Wendy Ju, a professor at Cornell Tech, discusses her research on implicit interactions in human-robot interaction and autonomous vehicles. She emphasizes the importance of understanding unstated, nonverbal cues in design, and advocates for early-stage testing using methods like Wizard of Oz to improve how autonomous systems communicate and behave. Key insights include how people don't always make eye contact with drivers, challenging common assumptions, and the need for systems to signal their intent proactively.
Summarized by Podsumo
The 'ghost driver' method was invented to study how pedestrians interact with autonomous vehicles by having a person in a car seat costume drive, revealing that people often don't look at the driver and instead rely on subtle cues like deceleration.
Implicit interactions are defined by tensional demand (attention) and initiative (reactive vs. proactive), with successful systems moving between foreground and background to avoid overwhelming users.
Autonomous vehicles get rear-ended 10 times more often than human drivers due to poor perception and modeling of human intent, highlighting a need for better signaling and testing.
Testing early with prototypes, simulations, and deception (e.g., Wizard of Oz) is critical to uncover hidden needs, like a robot needing to lift before moving to signal its intent.

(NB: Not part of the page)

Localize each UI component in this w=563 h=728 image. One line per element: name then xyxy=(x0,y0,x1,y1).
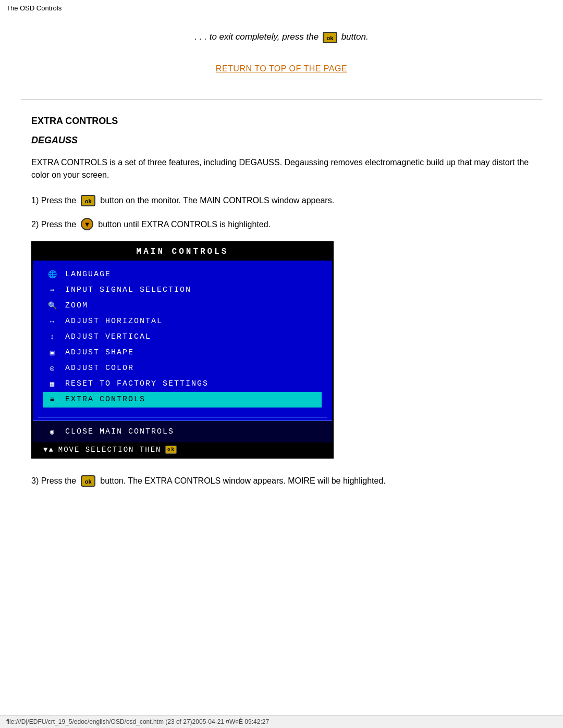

Wendy Ju advocates for a new design department at Cornell that bridges disciplines to address real-world problems, seeking students with strong vision and cross-disciplinary skills.
"There is a way in which the way that things transpire is based on an understanding which is different than reality. So there's that level of what we could call deception."
"The thing that we all know and we all remember that we all do when we interact with drivers at the intersection turns out not to be the normal interaction. That is the error recovery."
"I don't think academia is actually well set up for design to make research contributions, which is what I've wanted for a really long time."